▼▼▼
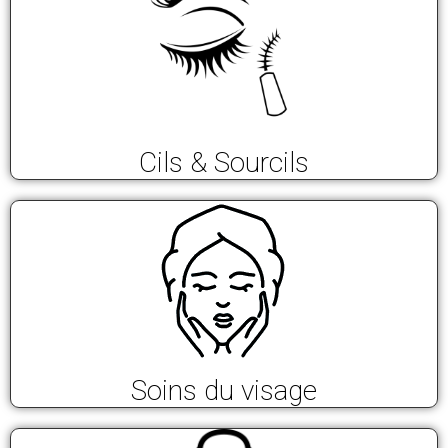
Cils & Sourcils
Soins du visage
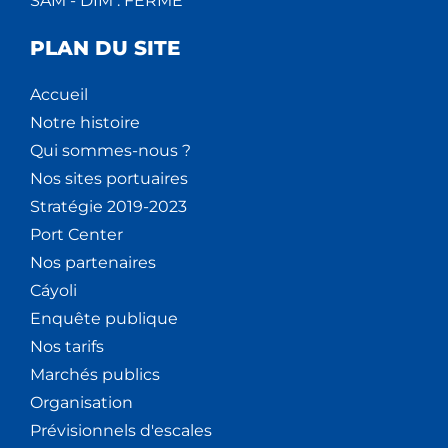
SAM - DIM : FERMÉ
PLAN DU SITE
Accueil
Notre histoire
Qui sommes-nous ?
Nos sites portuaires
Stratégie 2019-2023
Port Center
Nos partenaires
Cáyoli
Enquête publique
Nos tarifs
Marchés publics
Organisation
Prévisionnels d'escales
▲▲▲
▼▼▼
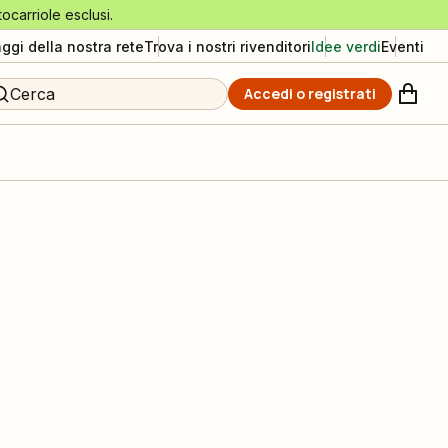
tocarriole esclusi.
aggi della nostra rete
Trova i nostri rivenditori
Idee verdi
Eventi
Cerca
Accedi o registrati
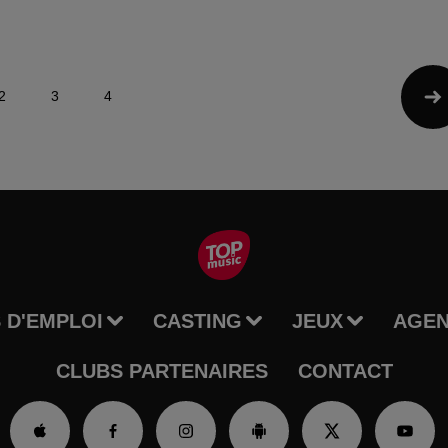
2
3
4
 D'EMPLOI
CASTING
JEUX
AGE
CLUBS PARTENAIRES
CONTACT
▲▲▲
▶ Exercise instructions: Please transcribe only the lines in the records above running from the line that has "PLAN DU SITE" through the line that has "Prévisionnels d'escales", both included, exactly as they appear.

▶ Your response:
PLAN DU SITE
Accueil
Notre histoire
Qui sommes-nous ?
Nos sites portuaires
Stratégie 2019-2023
Port Center
Nos partenaires
Cáyoli
Enquête publique
Nos tarifs
Marchés publics
Organisation
Prévisionnels d'escales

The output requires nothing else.